Problem to solve :: The records below must be reproduced exactly. Strip out the pictures.

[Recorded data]
----

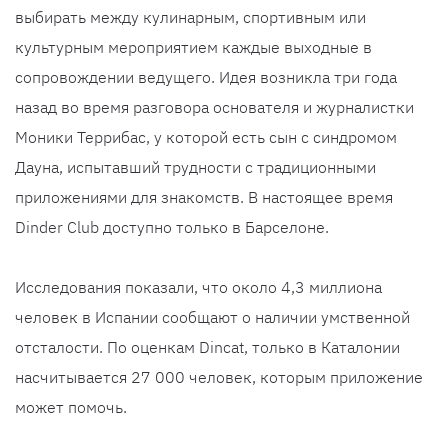
выбирать между кулинарным, спортивным или
культурным мероприятием каждые выходные в
сопровождении ведущего. Идея возникла три года
назад во время разговора основателя и журналистки
Моники Террибас, у которой есть сын с синдромом
Дауна, испытавший трудности с традиционными
приложениями для знакомств. В настоящее время
Dinder Club доступно только в Барселоне.
Исследования показали, что около 4,3 миллиона
человек в Испании сообщают о наличии умственной
отсталости. По оценкам Dincat, только в Каталонии
насчитывается 27 000 человек, которым приложение
может помочь.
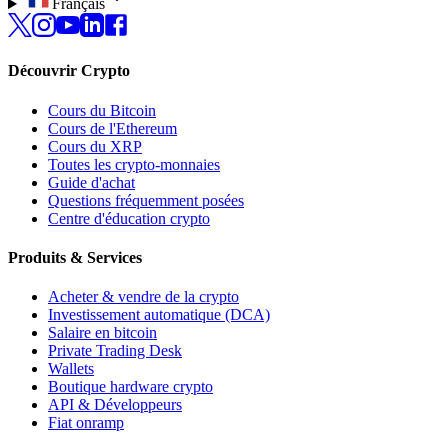
Français
Découvrir Crypto
Cours du Bitcoin
Cours de l'Ethereum
Cours du XRP
Toutes les crypto-monnaies
Guide d'achat
Questions fréquemment posées
Centre d'éducation crypto
Produits & Services
Acheter & vendre de la crypto
Investissement automatique (DCA)
Salaire en bitcoin
Private Trading Desk
Wallets
Boutique hardware crypto
API & Développeurs
Fiat onramp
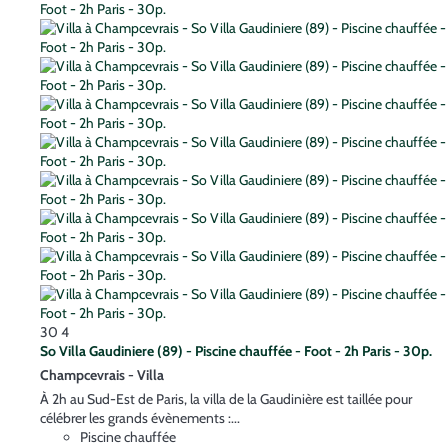
30
4
So Villa Gaudiniere (89) - Piscine chauffée - Foot - 2h Paris - 30p.
Champcevrais -
Villa
À 2h au Sud-Est de Paris, la villa de la Gaudinière est taillée pour
célébrer les grands évènements :...
Piscine chauffée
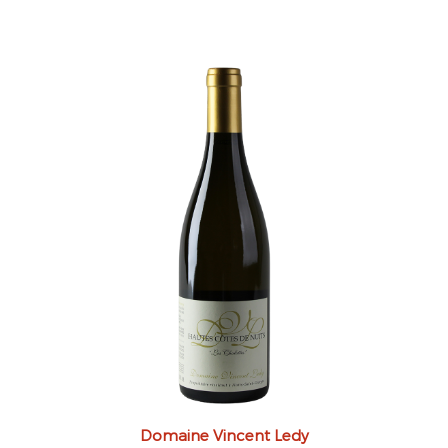
Domaine Vincent Ledy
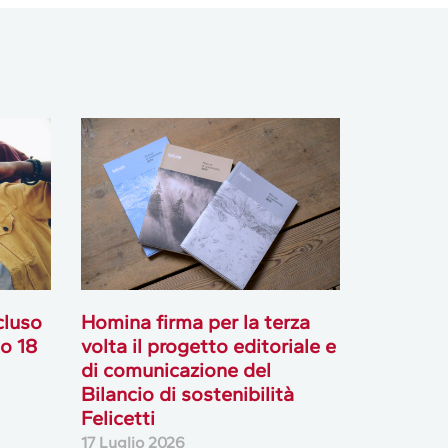
cluso
Homina firma per la terza
go 18
volta il progetto editoriale e
di comunicazione del
Bilancio di sostenibilità
Felicetti
17 Luglio 2026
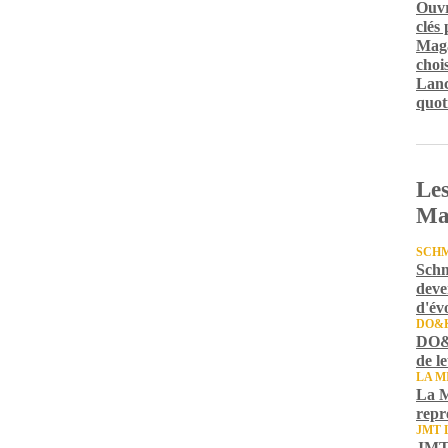
Ouvr
clés
Maga
chois
Lanc
quot
Les
Ma
SCH
Schm
deve
d'év
DO&
DO&K
de l
LA M
La M
repr
JMT 
JMT 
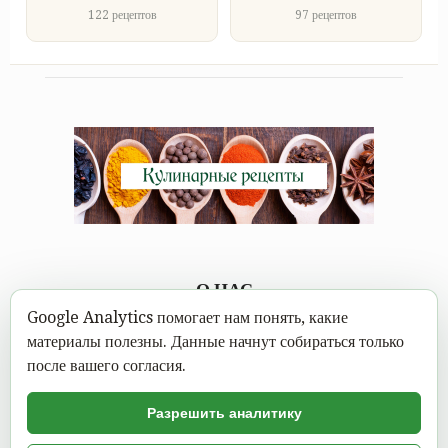
122 рецептов
97 рецептов
О НАС
Google Analytics помогает нам понять, какие
Каждому под силу научиться вкусно готовить, а в
материалы полезны. Данные начнут собираться только
современном мире это можно сделать не выходя из дома.
после вашего согласия.
Достаточно открыть Mastereat.ru с нашими вкусными
кулинарными рецептами, выбрать вкусное блюдо и следовать
Разрешить аналитику
пошаговой инструкции с фото.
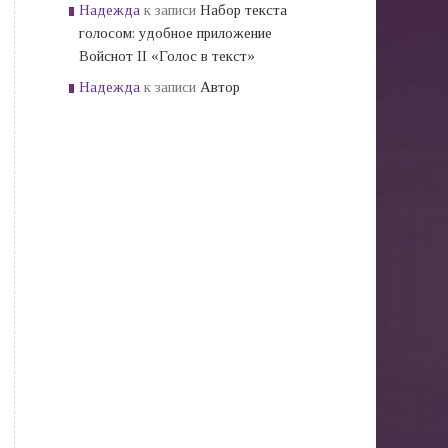
Надежда
к записи
Набор текста
голосом: удобное приложение
Войснот II «Голос в текст»
Надежда
к записи
Автор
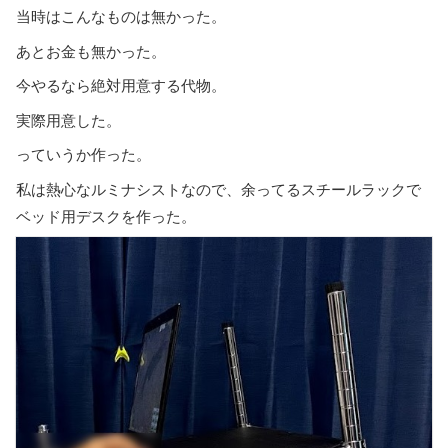
当時はこんなものは無かった。
あとお金も無かった。
今やるなら絶対用意する代物。
実際用意した。
っていうか作った。
私は熱心なルミナシストなので、余ってるスチールラックで
ベッド用デスクを作った。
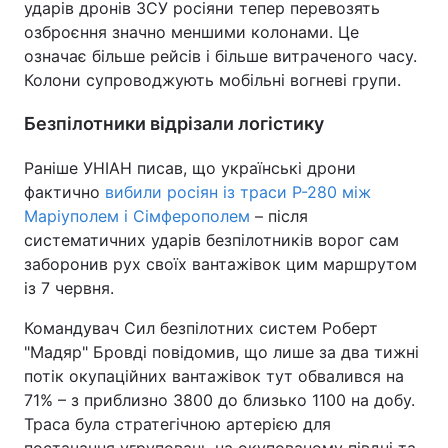
ударів дронів ЗСУ росіяни тепер перевозять
озброєння значно меншими колонами. Це
означає більше рейсів і більше витраченого часу.
Колони супроводжують мобільні вогневі групи.
Безпілотники відрізали логістику
Раніше УНІАН писав, що українські дрони
фактично
вибили росіян із траси Р-280 між
Маріуполем і Сімферополем
– після
систематичних ударів безпілотників ворог сам
заборонив рух своїх вантажівок цим маршрутом
із 7 червня.
Командувач Сил безпілотних систем Роберт
"Мадяр" Бровді повідомив, що лише за два тижні
потік окупаційних вантажівок тут обвалився на
71% – з приблизно 3800 до близько 1100 на добу.
Траса була стратегічною артерією для
постачання угруповань на окупованому півдні та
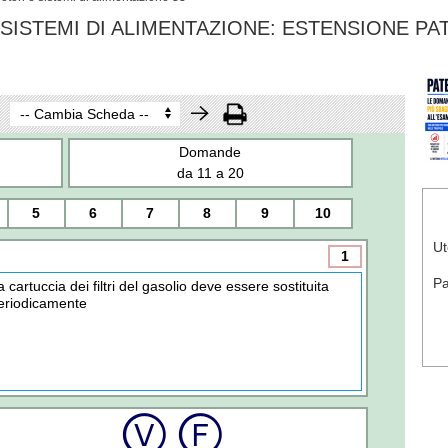
SISTEMI DI ALIMENTAZIONE: ESTENSIONE PA
Domande
da 11 a 20
5
6
7
8
9
10
Ut
1
P
a cartuccia dei filtri del gasolio deve essere sostituita
eriodicamente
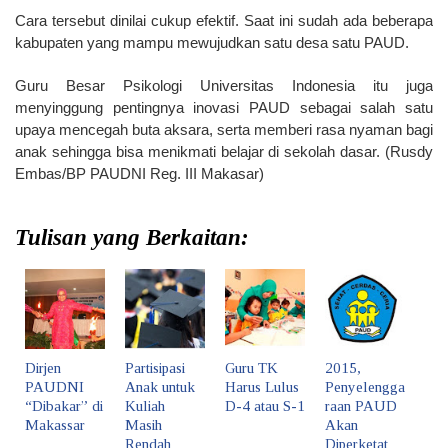
Cara tersebut dinilai cukup efektif. Saat ini sudah ada beberapa
kabupaten yang mampu mewujudkan satu desa satu PAUD.
Guru Besar Psikologi Universitas Indonesia itu juga
menyinggung pentingnya inovasi PAUD sebagai salah satu
upaya mencegah buta aksara, serta memberi rasa nyaman bagi
anak sehingga bisa menikmati belajar di sekolah dasar. (Rusdy
Embas/BP PAUDNI Reg. III Makasar)
Tulisan yang Berkaitan:
Dirjen
Partisipasi
Guru TK
2015,
PAUDNI
Anak untuk
Harus Lulus
Penyelengga
“Dibakar” di
Kuliah
D-4 atau S-1
raan PAUD
Makassar
Masih
Akan
Rendah
Diperketat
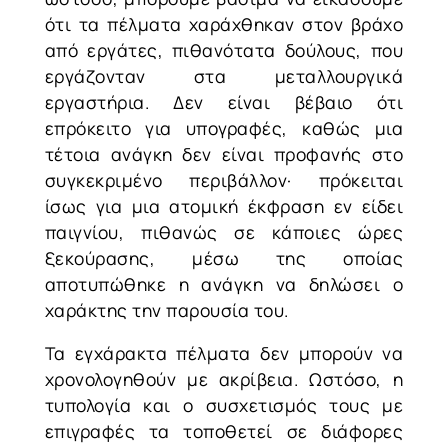
ότι τα πέλματα χαράχθηκαν στον βράχο
από εργάτες, πιθανότατα δούλους, που
εργάζονταν στα μεταλλουργικά
εργαστήρια. Δεν είναι βέβαιο ότι
επρόκειτο για υπογραφές, καθώς μια
τέτοια ανάγκη δεν είναι προφανής στο
συγκεκριμένο περιβάλλον· πρόκειται
ίσως για μια ατομική έκφραση εν είδει
παιγνίου, πιθανώς σε κάποιες ώρες
ξεκούρασης, μέσω της οποίας
αποτυπώθηκε η ανάγκη να δηλώσει ο
χαράκτης την παρουσία του.
Τα εγχάρακτα πέλματα δεν μπορούν να
χρονολογηθούν με ακρίβεια. Ωστόσο, η
τυπολογία και ο συσχετισμός τους με
επιγραφές τα τοποθετεί σε διάφορες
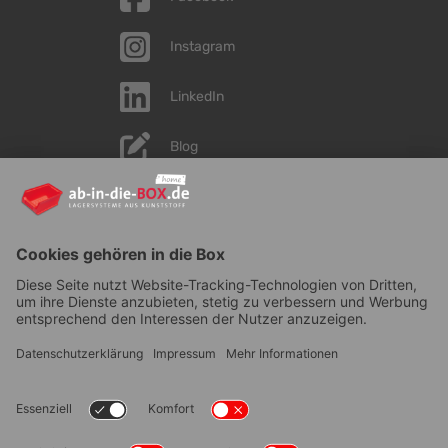
Instagram
LinkedIn
Blog
YouTube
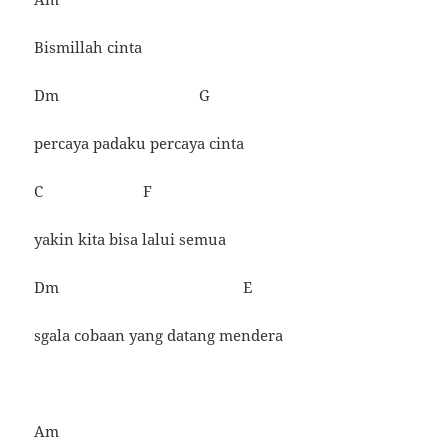
Bismillah cinta
Dm G
percaya padaku percaya cinta
C F
yakin kita bisa lalui semua
Dm E
sgala cobaan yang datang mendera
Am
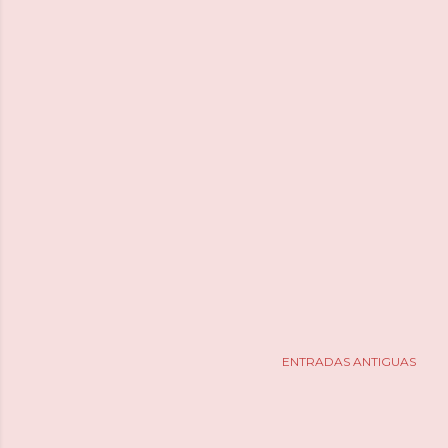
ENTRADAS ANTIGUAS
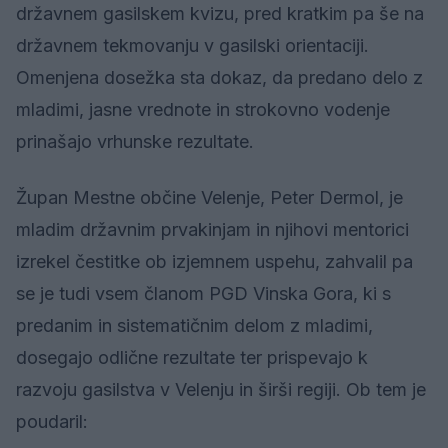
državnem gasilskem kvizu, pred kratkim pa še na
državnem tekmovanju v gasilski orientaciji.
Omenjena dosežka sta dokaz, da predano delo z
mladimi, jasne vrednote in strokovno vodenje
prinašajo vrhunske rezultate.
Župan Mestne občine Velenje, Peter Dermol, je
mladim državnim prvakinjam in njihovi mentorici
izrekel čestitke ob izjemnem uspehu, zahvalil pa
se je tudi vsem članom PGD Vinska Gora, ki s
predanim in sistematičnim delom z mladimi,
dosegajo odlične rezultate ter prispevajo k
razvoju gasilstva v Velenju in širši regiji. Ob tem je
poudaril:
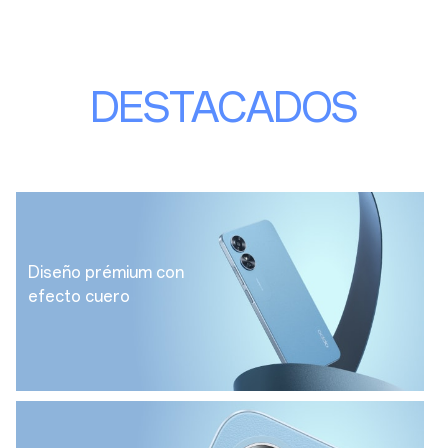
DESTACADOS
Diseño prémium con
efecto cuero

----

Solution to the exercise ::
выбирать между кулинарным, спортивным или
культурным мероприятием каждые выходные в
сопровождении ведущего. Идея возникла три года
назад во время разговора основателя и журналистки
Моники Террибас, у которой есть сын с синдромом
Дауна, испытавший трудности с традиционными
приложениями для знакомств. В настоящее время
Dinder Club доступно только в Барселоне.
Исследования показали, что около 4,3 миллиона
человек в Испании сообщают о наличии умственной
отсталости. По оценкам Dincat, только в Каталонии
насчитывается 27 000 человек, которым приложение
может помочь.
Français
Découvrir Crypto
Cours du Bitcoin
Cours de l'Ethereum
Cours du XRP
Toutes les crypto-monnaies
Guide d'achat
Questions fréquemment posées
Centre d'éducation crypto
Produits & Services
Acheter & vendre de la crypto
Investissement automatique (DCA)
Salaire en bitcoin
Private Trading Desk
Wallets
Boutique hardware crypto
API & Développeurs
Fiat onramp
30
4
So Villa Gaudiniere (89) - Piscine chauffée - Foot - 2h Paris - 30p.
Champcevrais -
Villa
À 2h au Sud-Est de Paris, la villa de la Gaudinière est taillée pour
célébrer les grands évènements :...
Piscine chauffée
Domaine Vincent Ledy
cluso
Homina firma per la terza
go 18
volta il progetto editoriale e
di comunicazione del
Bilancio di sostenibilità
Felicetti
17 Luglio 2026
Ouvr
clés
Maga
chois
Lanc
quot
Les
Ma
SCH
Schm
deve
d'év
DO&
DO&K
de l
LA M
La M
repr
JMT 
JMT 
122 рецептов
97 рецептов
О НАС
Google Analytics помогает нам понять, какие
Каждому под силу научиться вкусно готовить, а в
материалы полезны. Данные начнут собираться только
современном мире это можно сделать не выходя из дома.
после вашего согласия.
Достаточно открыть Mastereat.ru с нашими вкусными
кулинарными рецептами, выбрать вкусное блюдо и следовать
Разрешить аналитику
пошаговой инструкции с фото.
Надежда
к записи
Набор текста
голосом: удобное приложение
Войснот II «Голос в текст»
Надежда
к записи
Автор
当時はこんなものは無かった。
あとお金も無かった。
今やるなら絶対用意する代物。
実際用意した。
っていうか作った。
私は熱心なルミナシストなので、余ってるスチールラックで
ベッド用デスクを作った。
ударів дронів ЗСУ росіяни тепер перевозять
озброєння значно меншими колонами. Це
означає більше рейсів і більше витраченого часу.
Колони супроводжують мобільні вогневі групи.
Безпілотники відрізали логістику
Раніше УНІАН писав, що українські дрони
фактично
вибили росіян із траси Р-280 між
Маріуполем і Сімферополем
– після
систематичних ударів безпілотників ворог сам
заборонив рух своїх вантажівок цим маршрутом
із 7 червня.
Командувач Сил безпілотних систем Роберт
"Мадяр" Бровді повідомив, що лише за два тижні
потік окупаційних вантажівок тут обвалився на
71% – з приблизно 3800 до близько 1100 на добу.
Траса була стратегічною артерією для
постачання угруповань на окупованому півдні та
SISTEMI DI ALIMENTAZIONE: ESTENSIONE PA
Domande
da 11 a 20
5
6
7
8
9
10
Ut
1
P
a cartuccia dei filtri del gasolio deve essere sostituita
eriodicamente
Cara tersebut dinilai cukup efektif. Saat ini sudah ada beberapa
kabupaten yang mampu mewujudkan satu desa satu PAUD.
Guru Besar Psikologi Universitas Indonesia itu juga
menyinggung pentingnya inovasi PAUD sebagai salah satu
upaya mencegah buta aksara, serta memberi rasa nyaman bagi
anak sehingga bisa menikmati belajar di sekolah dasar. (Rusdy
Embas/BP PAUDNI Reg. III Makasar)
Tulisan yang Berkaitan:
Dirjen
Partisipasi
Guru TK
2015,
PAUDNI
Anak untuk
Harus Lulus
Penyelengga
“Dibakar” di
Kuliah
D-4 atau S-1
raan PAUD
Makassar
Masih
Akan
Rendah
Diperketat
ότι τα πέλματα χαράχθηκαν στον βράχο
από εργάτες, πιθανότατα δούλους, που
εργάζονταν στα μεταλλουργικά
εργαστήρια. Δεν είναι βέβαιο ότι
επρόκειτο για υπογραφές, καθώς μια
τέτοια ανάγκη δεν είναι προφανής στο
συγκεκριμένο περιβάλλον· πρόκειται
ίσως για μια ατομική έκφραση εν είδει
παιγνίου, πιθανώς σε κάποιες ώρες
ξεκούρασης, μέσω της οποίας
αποτυπώθηκε η ανάγκη να δηλώσει ο
χαράκτης την παρουσία του.
Τα εγχάρακτα πέλματα δεν μπορούν να
χρονολογηθούν με ακρίβεια. Ωστόσο, η
τυπολογία και ο συσχετισμός τους με
επιγραφές τα τοποθετεί σε διάφορες
Instagram
LinkedIn
Blog
YouTube
Bismillah cinta
Dm G
percaya padaku percaya cinta
C F
yakin kita bisa lalui semua
Dm E
sgala cobaan yang datang mendera
Am
ENTRADAS ANTIGUAS
državnem gasilskem kvizu, pred kratkim pa še na
državnem tekmovanju v gasilski orientaciji.
Omenjena dosežka sta dokaz, da predano delo z
mladimi, jasne vrednote in strokovno vodenje
prinašajo vrhunske rezultate.
Župan Mestne občine Velenje, Peter Dermol, je
mladim državnim prvakinjam in njihovi mentorici
izrekel čestitke ob izjemnem uspehu, zahvalil pa
se je tudi vsem članom PGD Vinska Gora, ki s
predanim in sistematičnim delom z mladimi,
dosegajo odlične rezultate ter prispevajo k
razvoju gasilstva v Velenju in širši regiji. Ob tem je
poudaril:
DESTACADOS
Diseño prémium con
efecto cuero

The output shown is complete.